Si svegliò nel corso della notte. Dovette sbattere le palpebre un paio di volte per ricordarsi dove fosse. Si tirò su sul divano e vide della luce provenire dalla camera di Haru. Si alzò e scalzo percorse i pochi metri che lo separavano. Si affacciò alla porta e vide Haru seduto sul suo letto, con la schiena al muro e le gambe raccolte al petto, guardava la pioggia sbattere contro il vetro della finestra alla sua destra. L'oscurità della notte era rischiarata solo dai lampi, i tuoni facevano tremare i vetri.
Rin fece un passo titubante dentro la stanza.
- Haru? -, chiese debolmente.
Haru fece scattare la testa nella sua direzione, gli occhi erano spalancati e l'espressione allarmata.
- Non mi piacciono i temporali -, disse solo. - Non mi piace stare da solo quando ci sono i temporali -
Rin annuì. Si chiese per l'ennesima volta in quegli anni quanto veramente fosse stato pesante per Haru vivere da solo in quella grande casa.
- Posso venire lì? - chiese. Rin non era sicuro di come muoversi, aveva sempre visto Haru come un blocco di marmo rigido.

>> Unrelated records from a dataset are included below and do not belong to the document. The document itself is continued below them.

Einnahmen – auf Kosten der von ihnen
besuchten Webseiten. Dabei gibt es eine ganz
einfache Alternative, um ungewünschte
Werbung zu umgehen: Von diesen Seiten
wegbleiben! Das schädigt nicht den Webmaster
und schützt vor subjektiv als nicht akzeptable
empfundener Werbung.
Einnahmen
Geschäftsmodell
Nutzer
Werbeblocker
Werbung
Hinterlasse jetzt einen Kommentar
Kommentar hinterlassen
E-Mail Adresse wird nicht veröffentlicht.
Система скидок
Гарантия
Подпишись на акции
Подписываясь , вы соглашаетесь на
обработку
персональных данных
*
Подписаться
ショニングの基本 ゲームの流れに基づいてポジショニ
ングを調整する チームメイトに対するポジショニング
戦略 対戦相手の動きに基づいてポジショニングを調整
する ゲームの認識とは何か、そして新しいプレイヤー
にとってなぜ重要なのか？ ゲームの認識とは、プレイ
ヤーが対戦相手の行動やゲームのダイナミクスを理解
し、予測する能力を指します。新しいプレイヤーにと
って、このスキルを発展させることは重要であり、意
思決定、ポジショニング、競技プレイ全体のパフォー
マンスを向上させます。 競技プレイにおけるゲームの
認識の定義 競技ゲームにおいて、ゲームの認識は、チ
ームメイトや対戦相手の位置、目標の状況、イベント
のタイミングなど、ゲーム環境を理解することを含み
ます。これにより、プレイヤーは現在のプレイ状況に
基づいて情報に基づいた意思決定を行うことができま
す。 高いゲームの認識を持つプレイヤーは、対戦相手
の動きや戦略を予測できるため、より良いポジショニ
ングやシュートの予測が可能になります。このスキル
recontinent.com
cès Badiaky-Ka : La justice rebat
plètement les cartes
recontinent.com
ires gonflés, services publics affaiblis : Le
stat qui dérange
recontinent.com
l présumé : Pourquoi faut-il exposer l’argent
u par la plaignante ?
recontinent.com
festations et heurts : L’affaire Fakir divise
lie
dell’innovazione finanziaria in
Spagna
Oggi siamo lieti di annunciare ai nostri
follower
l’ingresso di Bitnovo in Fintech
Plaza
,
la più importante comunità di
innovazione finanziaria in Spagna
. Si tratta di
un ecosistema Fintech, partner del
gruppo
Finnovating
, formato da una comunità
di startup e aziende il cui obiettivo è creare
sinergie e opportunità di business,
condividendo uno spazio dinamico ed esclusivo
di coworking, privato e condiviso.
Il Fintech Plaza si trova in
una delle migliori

Aveva sempre saputo che doveva esserci della fragilità da qualche parte, ma non gli aveva mai dato modo di vederla.
Haru annuì.
Rin si avvicinò e si sedette accanto a lui, le spalle si toccavano. Rimasero in silenzio a guardare la pioggia fuori dalla finestra, fino a che Haru non cominciò a chiudere gli occhi.
- Vuoi sdraiarti? - chiese Rin.
Haru annuì. Rin fece per alzarsi, ma la mano di Haru scattò ad afferrare la stoffa della maglietta che gli aveva prestato per la notte.
- Resta -
Rin annuì e si stese con lui sotto le coperte e allargò le braccia. Pensava che Haru lo avrebbe preso in giro, gli avrebbe detto di starsene nel suo lato del letto e non disturbarlo, ma quello si infilò tra le sue braccia e poggiò la testa al suo petto.

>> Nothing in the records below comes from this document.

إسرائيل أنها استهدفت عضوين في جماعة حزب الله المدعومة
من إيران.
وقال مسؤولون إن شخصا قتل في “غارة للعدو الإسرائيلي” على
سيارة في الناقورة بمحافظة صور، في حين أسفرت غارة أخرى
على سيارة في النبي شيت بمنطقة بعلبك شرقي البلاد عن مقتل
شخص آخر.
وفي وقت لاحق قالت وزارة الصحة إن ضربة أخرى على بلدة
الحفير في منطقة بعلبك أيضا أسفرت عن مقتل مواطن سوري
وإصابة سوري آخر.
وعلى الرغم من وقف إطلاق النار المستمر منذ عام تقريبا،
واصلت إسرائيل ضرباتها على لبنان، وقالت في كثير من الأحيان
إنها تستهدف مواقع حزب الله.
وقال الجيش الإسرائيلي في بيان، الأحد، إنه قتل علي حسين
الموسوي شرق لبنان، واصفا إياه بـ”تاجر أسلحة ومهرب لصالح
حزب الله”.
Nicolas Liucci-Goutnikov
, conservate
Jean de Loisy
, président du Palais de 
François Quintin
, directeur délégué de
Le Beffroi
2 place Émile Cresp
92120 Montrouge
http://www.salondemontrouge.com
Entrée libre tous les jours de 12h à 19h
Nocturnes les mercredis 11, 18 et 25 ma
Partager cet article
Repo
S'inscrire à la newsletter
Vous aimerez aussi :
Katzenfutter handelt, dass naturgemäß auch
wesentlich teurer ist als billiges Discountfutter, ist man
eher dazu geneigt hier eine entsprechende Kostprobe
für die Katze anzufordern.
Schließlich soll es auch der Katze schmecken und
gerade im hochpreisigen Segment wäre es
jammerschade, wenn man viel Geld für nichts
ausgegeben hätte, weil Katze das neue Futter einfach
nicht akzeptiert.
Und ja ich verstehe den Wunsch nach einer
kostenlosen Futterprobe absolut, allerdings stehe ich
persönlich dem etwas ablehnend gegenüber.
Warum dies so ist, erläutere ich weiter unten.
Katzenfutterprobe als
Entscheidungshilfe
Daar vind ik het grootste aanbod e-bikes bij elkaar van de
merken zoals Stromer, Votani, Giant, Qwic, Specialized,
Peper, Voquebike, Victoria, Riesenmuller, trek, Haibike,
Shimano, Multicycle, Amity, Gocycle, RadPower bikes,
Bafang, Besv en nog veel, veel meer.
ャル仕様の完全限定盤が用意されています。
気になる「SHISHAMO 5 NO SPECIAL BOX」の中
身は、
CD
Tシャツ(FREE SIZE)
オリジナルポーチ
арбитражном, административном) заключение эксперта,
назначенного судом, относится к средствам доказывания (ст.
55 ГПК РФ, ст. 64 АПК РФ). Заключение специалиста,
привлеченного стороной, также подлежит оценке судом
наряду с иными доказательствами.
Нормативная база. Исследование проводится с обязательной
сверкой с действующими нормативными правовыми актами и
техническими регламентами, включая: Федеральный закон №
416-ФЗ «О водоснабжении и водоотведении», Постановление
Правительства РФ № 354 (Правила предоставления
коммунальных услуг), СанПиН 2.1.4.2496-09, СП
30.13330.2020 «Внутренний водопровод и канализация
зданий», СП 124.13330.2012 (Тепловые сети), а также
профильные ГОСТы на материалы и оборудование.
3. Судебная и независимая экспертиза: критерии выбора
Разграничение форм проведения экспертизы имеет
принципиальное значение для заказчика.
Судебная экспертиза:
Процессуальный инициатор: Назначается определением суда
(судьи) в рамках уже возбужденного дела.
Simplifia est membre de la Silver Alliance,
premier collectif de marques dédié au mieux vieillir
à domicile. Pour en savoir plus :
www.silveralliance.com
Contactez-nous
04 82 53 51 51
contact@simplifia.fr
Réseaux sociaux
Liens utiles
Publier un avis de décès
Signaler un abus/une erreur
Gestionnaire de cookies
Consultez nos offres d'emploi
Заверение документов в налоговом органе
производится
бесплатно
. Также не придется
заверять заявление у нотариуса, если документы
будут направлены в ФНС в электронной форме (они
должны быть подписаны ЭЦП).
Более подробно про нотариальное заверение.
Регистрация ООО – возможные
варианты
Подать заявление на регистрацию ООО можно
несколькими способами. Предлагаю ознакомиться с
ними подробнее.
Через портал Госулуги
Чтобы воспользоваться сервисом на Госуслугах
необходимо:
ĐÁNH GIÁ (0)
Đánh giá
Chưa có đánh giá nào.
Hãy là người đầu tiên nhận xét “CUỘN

Dopo un attimo di sorpresa, Rin abbassò le braccia e lo strinse. Rin abbassò la testa e lasciò un piccolo bacio tra i capelli di Haru. Sentì Haru irrigidirsi per un momento, poi avvicinarsi ancora di più a lui e sistemarsi meglio sul suo petto.

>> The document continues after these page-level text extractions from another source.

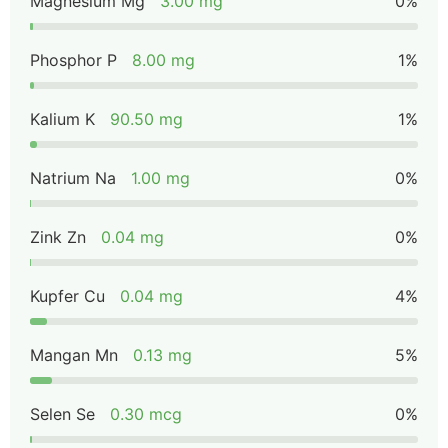
Magnesium Mg
3.00 mg
0%
Phosphor P
8.00 mg
1%
Kalium K
90.50 mg
1%
Natrium Na
1.00 mg
0%
Zink Zn
0.04 mg
0%
Kupfer Cu
0.04 mg
4%
Mangan Mn
0.13 mg
5%
Selen Se
0.30 mcg
0%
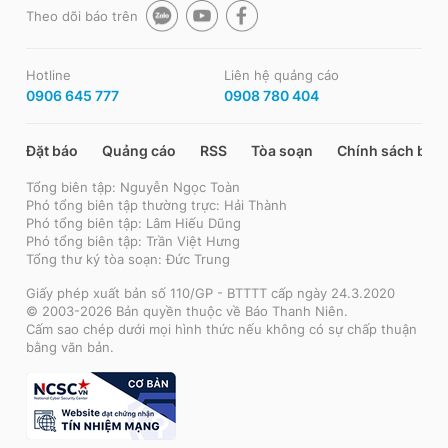
Theo dõi báo trên
Hotline
Liên hệ quảng cáo
0906 645 777
0908 780 404
Đặt báo
Quảng cáo
RSS
Tòa soạn
Chính sách bảo
Tổng biên tập: Nguyễn Ngọc Toàn
Phó tổng biên tập thường trực: Hải Thành
Phó tổng biên tập: Lâm Hiếu Dũng
Phó tổng biên tập: Trần Việt Hưng
Tổng thư ký tòa soạn: Đức Trung
Giấy phép xuất bản số 110/GP - BTTTT cấp ngày 24.3.2020
© 2003-2026 Bản quyền thuộc về Báo Thanh Niên.
Cấm sao chép dưới mọi hình thức nếu không có sự chấp thuận
bằng văn bản.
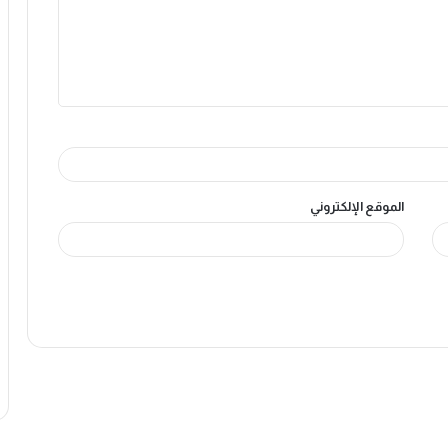
الموقع الإلكتروني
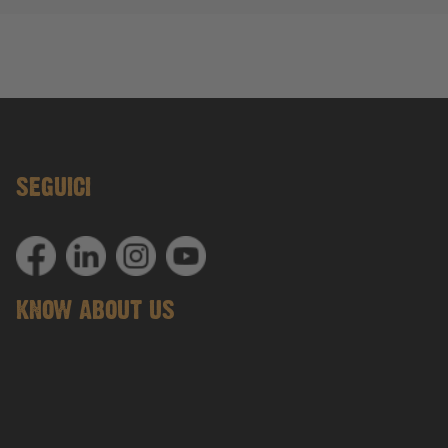
SEGUICI
KNOW ABOUT US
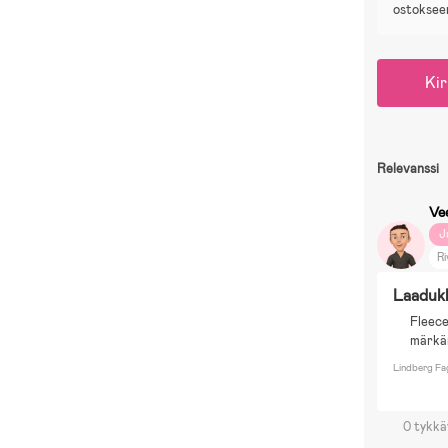
ostoksee
Kir
Relevanssi
Ve
J
Ri
Laadukk
Fleece
märkä
Lindberg Fag
0 tykkä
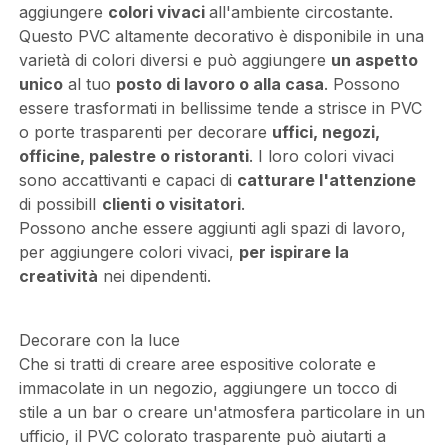
aggiungere
colori vivaci
all'ambiente circostante.
Questo PVC altamente decorativo è disponibile in una
varietà di colori diversi e può aggiungere
un aspetto
unico
al tuo
posto di lavoro o alla casa
. Possono
essere trasformati in bellissime tende a strisce in PVC
o porte trasparenti per decorare
uffici, negozi,
officine, palestre o ristoranti
. I loro colori vivaci
sono accattivanti e capaci di
catturare l'attenzione
di possibilI
clienti o visitatori
.
Possono anche essere aggiunti agli spazi di lavoro,
per aggiungere colori vivaci,
per ispirare la
creatività
nei dipendenti.
Decorare con la luce
Che si tratti di creare aree espositive colorate e
immacolate in un negozio, aggiungere un tocco di
stile a un bar o creare un'atmosfera particolare in un
ufficio, il PVC colorato trasparente può aiutarti a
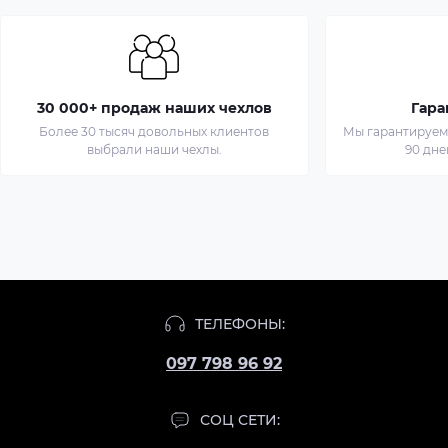
30 000+ продаж наших чехлов
Гара
Более 30 тысяч довольных клиентов
Мы гарантируем 
выбрали наши чехлы.
90 дне
ТЕЛЕФОНЫ:
097 798 96 92
СОЦ СЕТИ:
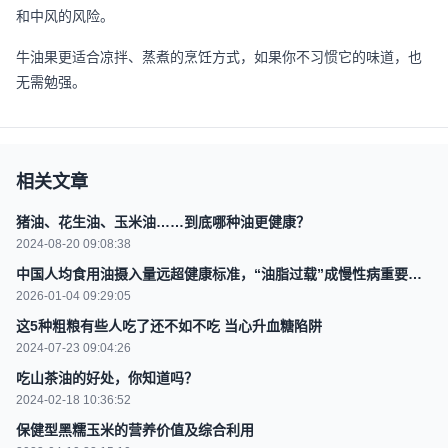
和中风的风险。
牛油果更适合凉拌、蒸煮的烹饪方式，如果你不习惯它的味道，也
无需勉强。
相关文章
猪油、花生油、玉米油……到底哪种油更健康？
2024-08-20 09:08:38
中国人均食用油摄入量远超健康标准，“油脂过载”成慢性病重要推
手
2026-01-04 09:29:05
这5种粗粮有些人吃了还不如不吃 当心升血糖陷阱
2024-07-23 09:04:26
吃山茶油的好处，你知道吗？
2024-02-18 10:36:52
保健型黑糯玉米的营养价值及综合利用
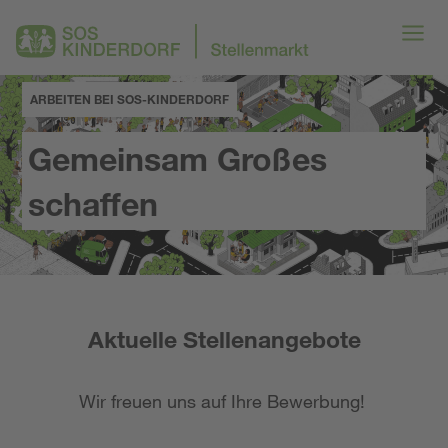
ARBEITEN BEI SOS-KINDERDORF
Gemeinsam Großes
schaffen
Aktuelle Stellenangebote
Wir freuen uns auf Ihre Bewerbung!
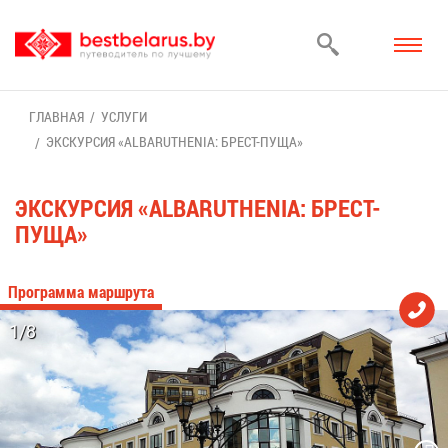
ГЛАВ­НАЯ
УСЛУ­ГИ
ЭКС­КУР­СИЯ «АLBARUTHENIA: БРЕСТ-ПУ­ЩА»
ЭКС­КУР­СИЯ «АLBARUTHENIA: БРЕСТ-
ПУ­ЩА»
Про­грам­ма марш­ру­та
1/8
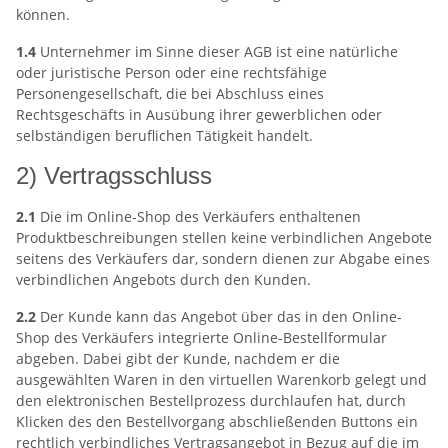
können.
1.4
Unternehmer im Sinne dieser AGB ist eine natürliche
oder juristische Person oder eine rechtsfähige
Personengesellschaft, die bei Abschluss eines
Rechtsgeschäfts in Ausübung ihrer gewerblichen oder
selbständigen beruflichen Tätigkeit handelt.
2) Vertragsschluss
2.1
Die im Online-Shop des Verkäufers enthaltenen
Produktbeschreibungen stellen keine verbindlichen Angebote
seitens des Verkäufers dar, sondern dienen zur Abgabe eines
verbindlichen Angebots durch den Kunden.
2.2
Der Kunde kann das Angebot über das in den Online-
Shop des Verkäufers integrierte Online-Bestellformular
abgeben. Dabei gibt der Kunde, nachdem er die
ausgewählten Waren in den virtuellen Warenkorb gelegt und
den elektronischen Bestellprozess durchlaufen hat, durch
Klicken des den Bestellvorgang abschließenden Buttons ein
rechtlich verbindliches Vertragsangebot in Bezug auf die im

Haru si addormentò poco dopo, con una mano sul petto di Rin e il viso finalmente sereno.
Rin lasciò un altro leggero bacio sulla sua testa. Non voleva farsi domande, non quella sera, non quando poteva godersi il calore del corpo di Haru accanto al suo mentre fuori il temporale continuava a imperversare. Ci sarebbe stato tempo il giorno dopo per pensare a cosa tutto quello significasse, quando il cielo fosse tornato sereno e il battito del suo nuovamente regolare.